[Structured page parsing data]
------------------------------------------------------------------------

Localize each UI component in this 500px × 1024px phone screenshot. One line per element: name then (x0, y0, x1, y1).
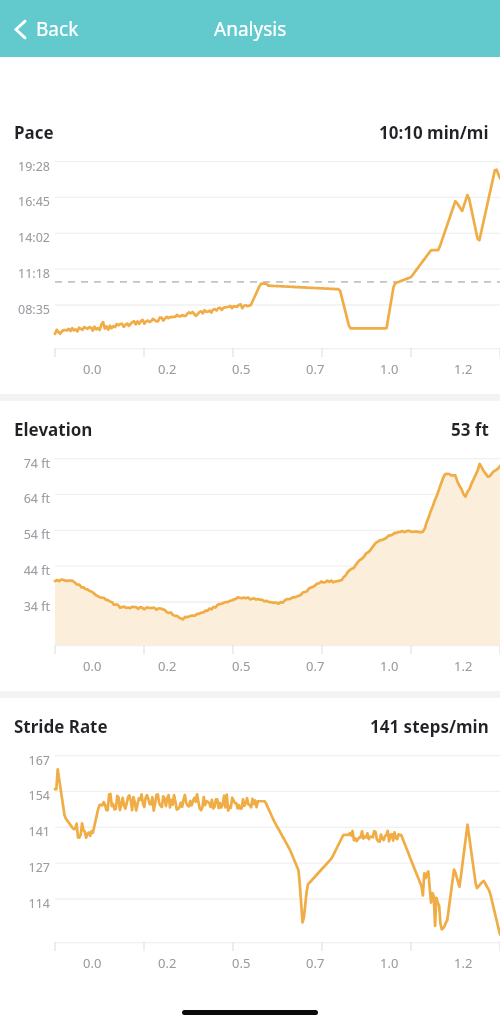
button[interactable]: Pace (0, 104, 500, 394)
staticText: 141 steps/min (370, 715, 489, 738)
staticText: Elevation (14, 418, 93, 441)
button[interactable]: Back (8, 8, 85, 50)
staticText: 74 ft (0, 455, 50, 472)
staticText: Pace (14, 121, 54, 144)
other: Back (14, 19, 27, 40)
staticText: 64 ft (0, 490, 50, 507)
staticText: 1.0 (380, 360, 399, 378)
staticText: 0.0 (83, 954, 102, 972)
staticText: 0.5 (232, 657, 251, 675)
staticText: Stride Rate (14, 715, 108, 738)
staticText: 14:02 (0, 229, 50, 246)
staticText: 0.7 (306, 360, 325, 378)
button[interactable]: Stride Rate (0, 698, 500, 988)
staticText: 167 (0, 752, 50, 769)
staticText: 1.2 (454, 360, 473, 378)
staticText: 0.2 (158, 360, 177, 378)
staticText: Back (36, 16, 79, 42)
staticText: 1.0 (380, 954, 399, 972)
staticText: 08:35 (0, 301, 50, 318)
staticText: 0.0 (83, 657, 102, 675)
staticText: 114 (0, 895, 50, 912)
staticText: 1.2 (454, 657, 473, 675)
staticText: 0.7 (306, 657, 325, 675)
staticText: 1.0 (380, 657, 399, 675)
staticText: 127 (0, 859, 50, 876)
staticText: 11:18 (0, 265, 50, 282)
staticText: 16:45 (0, 193, 50, 210)
staticText: 10:10 min/mi (379, 121, 489, 144)
staticText: 0.2 (158, 657, 177, 675)
staticText: 44 ft (0, 562, 50, 579)
staticText: 34 ft (0, 598, 50, 615)
staticText: 0.5 (232, 360, 251, 378)
staticText: 154 (0, 787, 50, 804)
staticText: 141 (0, 823, 50, 840)
staticText: 0.7 (306, 954, 325, 972)
staticText: 53 ft (451, 418, 489, 441)
staticText: 19:28 (0, 158, 50, 175)
staticText: 54 ft (0, 526, 50, 543)
staticText: Analysis (214, 16, 287, 42)
staticText: 0.2 (158, 954, 177, 972)
staticText: 0.5 (232, 954, 251, 972)
staticText: 0.0 (83, 360, 102, 378)
button[interactable]: Elevation (0, 401, 500, 691)
staticText: 1.2 (454, 954, 473, 972)
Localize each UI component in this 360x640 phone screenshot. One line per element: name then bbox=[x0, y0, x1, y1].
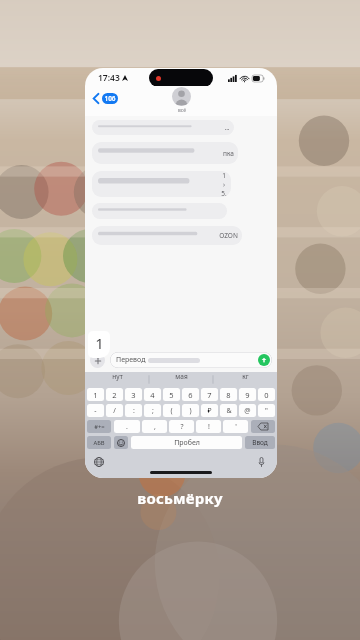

------------------------------------------------------------------------

Exercise instructions: The records are above. How many lines in them contain the word "screenshot"? Give the number alone.

Answer area: 2